Вирус Зоны. Кочевница - Дмитрий Лазарев
Шрифт:
Интервал:
Закладка:
Голова разламывалась от боли, а барьеры, которые я воздвигал на пути чужой воли, стремившейся поработить мое сознание, рушились один за другим. Этому существу я был не ровня. Думаю, против него не устоял бы даже Ещенко со своими природными данными. И все же я боролся, чувствуя себя жалким эсминцем против линкора «Тирпиц». Однако эсминец мог уйти на полной скорости, а моя двигательная активность была почти полностью парализована. У меня с трудом хватало сил отводить взгляд от впивающихся в меня жутких глаз «Точилина», и только.

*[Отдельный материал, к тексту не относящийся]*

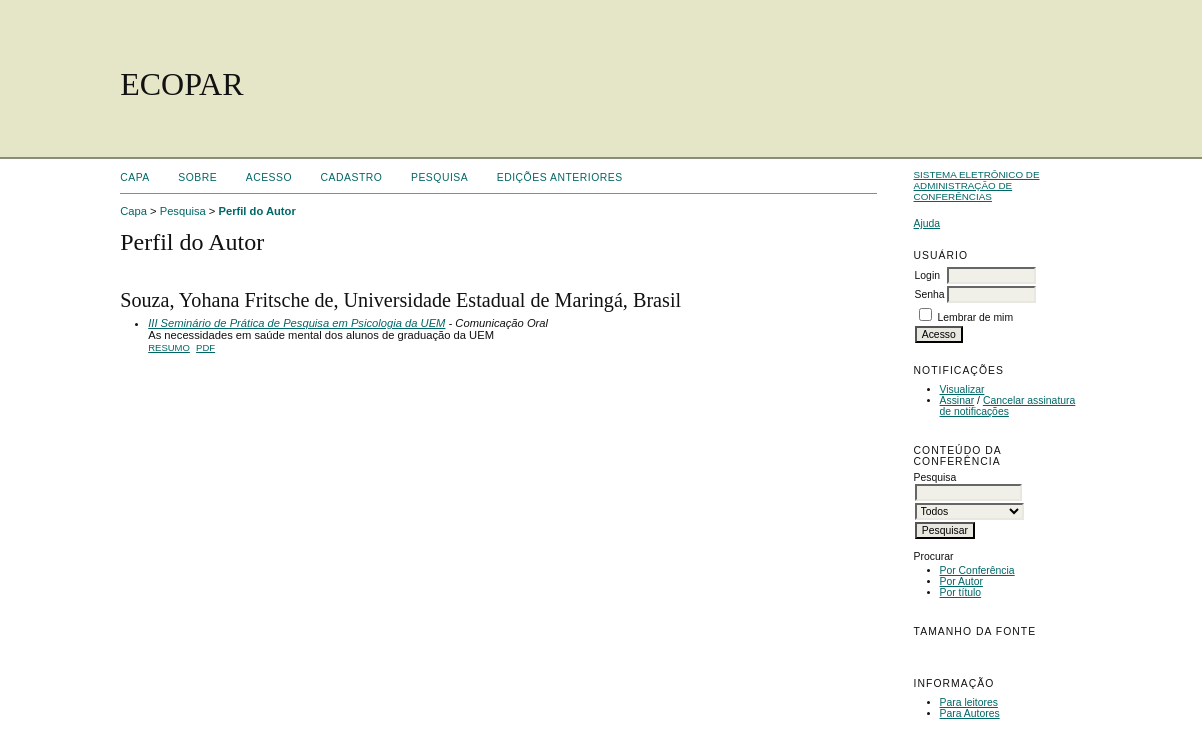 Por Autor (961, 581)
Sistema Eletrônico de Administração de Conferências (977, 185)
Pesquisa (439, 177)
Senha (930, 294)
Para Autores (970, 713)
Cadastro (352, 177)
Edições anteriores (560, 177)
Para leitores (969, 702)
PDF (205, 347)
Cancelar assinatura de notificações (1008, 406)
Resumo (169, 347)
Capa (135, 177)
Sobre (197, 177)
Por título (961, 592)
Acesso (269, 177)
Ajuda (927, 223)
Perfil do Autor (256, 211)
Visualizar (962, 389)
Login (927, 275)
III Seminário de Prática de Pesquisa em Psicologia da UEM (296, 323)
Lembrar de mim (975, 317)
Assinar (957, 400)
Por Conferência (977, 570) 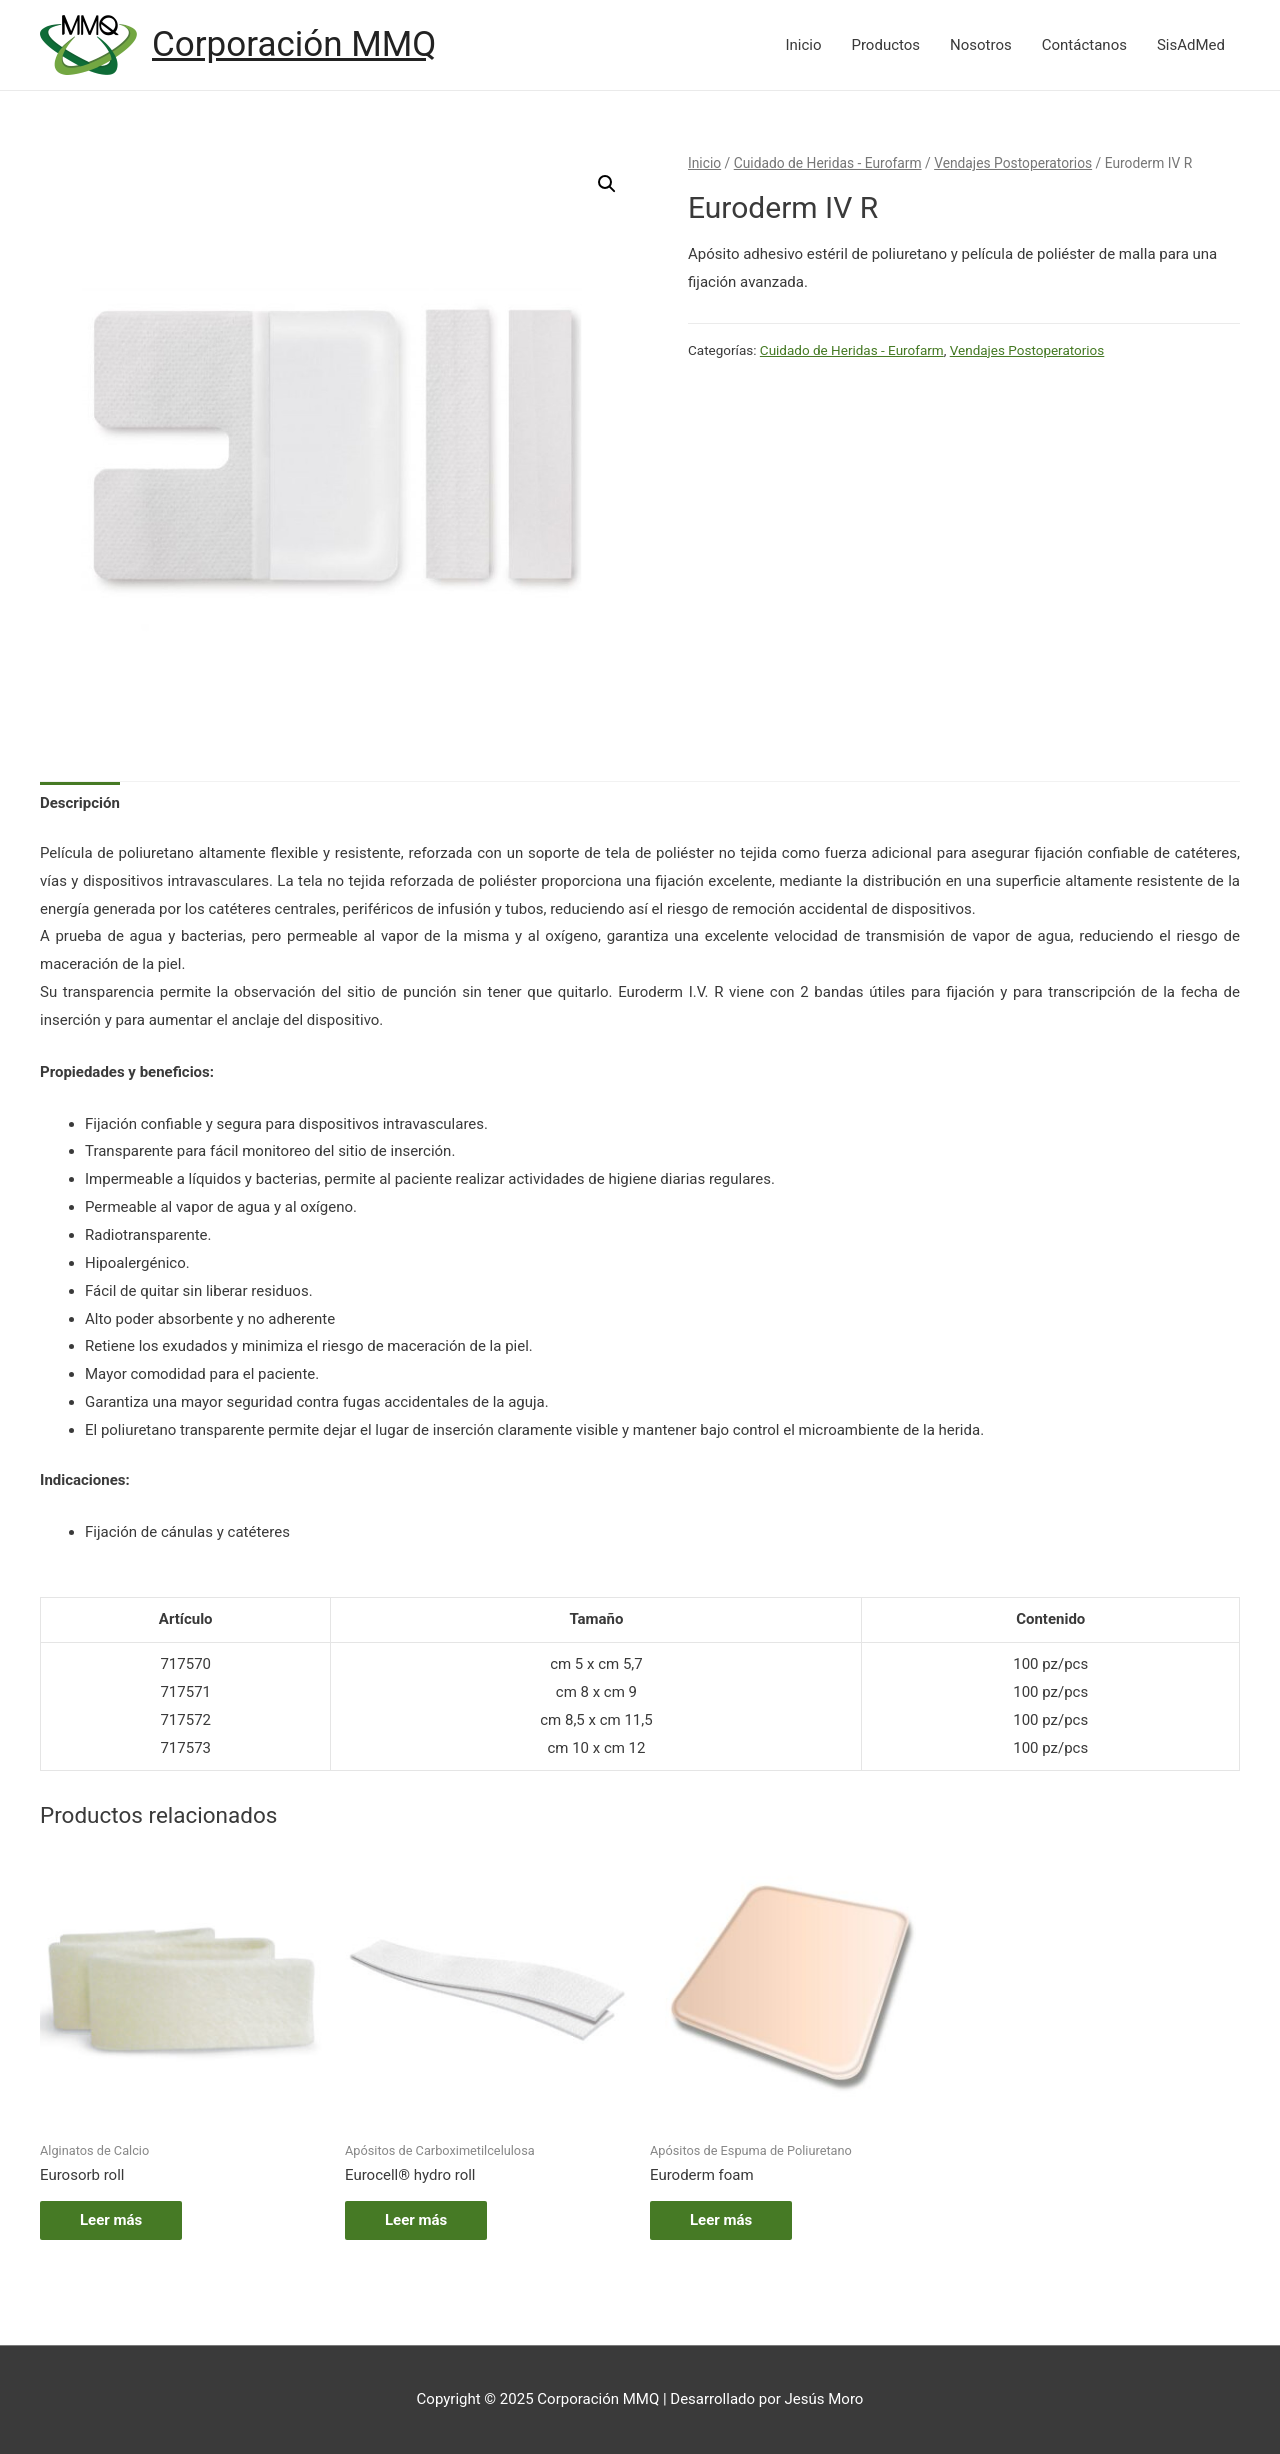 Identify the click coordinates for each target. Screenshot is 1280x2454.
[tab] (80, 803)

Но даже этот мелкий факт, казалось, вывел из терпения сущность, контролирующую тело моего напарника. Одержимый резко приблизился и схватил меня за подбородок, разворачивая голову так, чтобы я смотрел ему в лицо. Я пытался сопротивляться, да куда там?! Хватка этих пальцев – словно слесарные тиски. Все, что я смог сделать, – это зажмуриться, сжимая веки изо всех сил.
– Смотреть на меня! – прохрипел одержимый яростно и усилил хватку.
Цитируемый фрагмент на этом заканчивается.